Mechanismen der Gier: “Margin Call – Der große Crash”

Kino
07.12.2011 16:49
"Margin Call - Der große Crash" (Kinostart: 8. Dezember) ist ein hochkarätig besetzter Krimi über die Auslösefaktoren großer Finanzkrisen. Seit jeher war die Chronik der Wall Street von Zusammenbrüchen geprägt. Ein historischer Rückblick als Einführung zu einem genialen Film, der Kevin Spacey, Jeremy Irons und Demi Moore an die Grenzen des Wall-Street-Kapitalismus stoßen lässt.

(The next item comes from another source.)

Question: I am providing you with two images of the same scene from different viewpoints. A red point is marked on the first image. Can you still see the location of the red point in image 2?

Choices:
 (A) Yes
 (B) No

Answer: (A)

Geld frisst Geld. Spätestens seit dem Lehman-Brothers-Desaster, seit der Pleite der traditionsreichen Investmentbank, ja seit der vorübergehenden Zwangsverstaatlichung von US-Banken, ist die Wall Street nicht mehr das, was sie einmal war. Der Umschlagplatz weltweiten Kapitals ist zur Risikomeile geworden. Und die, die vor der Börse, der berühmten New York Stock Exchange (NYSE), mit einem hoffnungsfrohen Lächeln posieren, sind meist nur Touristen.

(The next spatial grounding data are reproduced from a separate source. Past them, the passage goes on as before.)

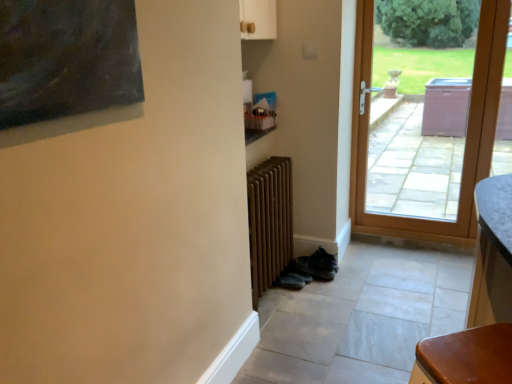 Question: From a real-world perspective, relative to brown wooden radiator at center, is brown wooden door at right vertically above or below?

Choices:
 (A) above
 (B) below

Answer: (A)

Question: Which is correct: brown wooden door at right is inside brown wooden radiator at center, or outside of it?

Choices:
 (A) inside
 (B) outside

Answer: (B)

Question: Would you say brown wooden door at right is to the left or to the right of brown wooden radiator at center in the picture?

Choices:
 (A) left
 (B) right

Answer: (B)

Question: From a real-world perspective, is brown wooden radiator at center positioned above or below brown wooden door at right?

Choices:
 (A) below
 (B) above

Answer: (A)

Question: Does point (267, 251) appear closer or farther from the camera than point (358, 231)?

Choices:
 (A) farther
 (B) closer

Answer: (B)

Question: Looking at the image, does brown wooden radiator at center seem bigger or smaller compared to brown wooden door at right?

Choices:
 (A) small
 (B) big

Answer: (A)

Question: Is brown wooden radiator at center wider or thinner than brown wooden door at right?

Choices:
 (A) wide
 (B) thin

Answer: (A)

Es waren vornehmlich holländische Siedler gewesen, die 1652 Wälle zum Schutz vor indianischen Stämmen und Atlantik-resistenten Engländern auf der Südspitze des heutigen Manhattan errichteten. So nimmt auch die Wall Street Gestalt an - ein Wall aus Erde, befestigt mit dicht nebeneinander gerammten Pfählen. Das trutzige Bollwerk wird wieder verfallen, eine Markthalle und eine Kneipe finden ihren Platz und 1789 wird der freie Handel mit Staatsanleihen zugelassen. Nur drei Jahre später greifen die Mechanismen der Vermehrung des gegenseitigen Reichtums. Der Kauf und Verkauf von Wertpapieren beginnt - an der Wall Street.

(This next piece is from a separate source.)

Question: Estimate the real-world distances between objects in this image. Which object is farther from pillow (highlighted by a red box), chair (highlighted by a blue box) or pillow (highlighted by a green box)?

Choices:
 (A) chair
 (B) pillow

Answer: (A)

Schon im Jahr der Gründung der New Yorker Börse, 1792, gerät die Bank von New York arg in Bedrängnis. Die Banker haben sich mit Bodenspekulationen übernommen. Die Gier wird zur unberechenbaren Größe. 1837 erfolgt der erste Crash wegen des überhitzten Immobilienmarktes, 1857 verunsichert der zweite als Folge von Eisenbahnfieber und Goldrausch, 1873 erschüttert der Gründercrash die Wall Street. Die Weltwirtschaftskrise und der 11. September 2001 sind weitere drastische Zäsuren. Die glorreichen Namen der Ururur-Wall-Street-Kapitalisten, wie Astor, Vanderbilt, Carnegie oder Rockefeller haben längst an Glanz verloren.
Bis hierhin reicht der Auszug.